- **Exercise objective**
If a record holds a picture, leave the picture out, but write out everything else exactly.

=== Begin Enclosure ===

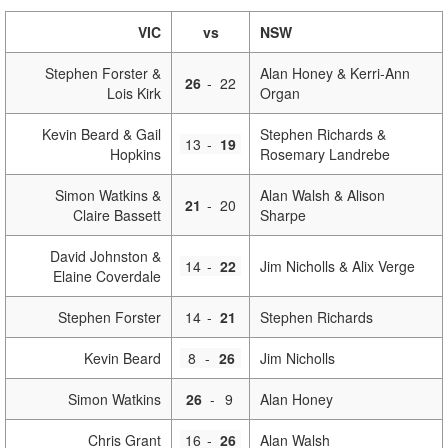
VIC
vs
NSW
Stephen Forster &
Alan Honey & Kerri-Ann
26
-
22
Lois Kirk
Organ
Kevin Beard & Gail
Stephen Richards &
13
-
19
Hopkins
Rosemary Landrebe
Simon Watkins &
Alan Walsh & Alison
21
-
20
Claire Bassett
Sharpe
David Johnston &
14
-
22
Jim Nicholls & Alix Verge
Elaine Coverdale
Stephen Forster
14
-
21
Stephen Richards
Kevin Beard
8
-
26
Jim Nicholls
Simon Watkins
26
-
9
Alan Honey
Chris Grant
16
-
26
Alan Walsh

=== End Enclosure ===

- **Completed task**
VIC
vs
NSW
Stephen Forster &
Alan Honey & Kerri-Ann
26
-
22
Lois Kirk
Organ
Kevin Beard & Gail
Stephen Richards &
13
-
19
Hopkins
Rosemary Landrebe
Simon Watkins &
Alan Walsh & Alison
21
-
20
Claire Bassett
Sharpe
David Johnston &
14
-
22
Jim Nicholls & Alix Verge
Elaine Coverdale
Stephen Forster
14
-
21
Stephen Richards
Kevin Beard
8
-
26
Jim Nicholls
Simon Watkins
26
-
9
Alan Honey
Chris Grant
16
-
26
Alan Walsh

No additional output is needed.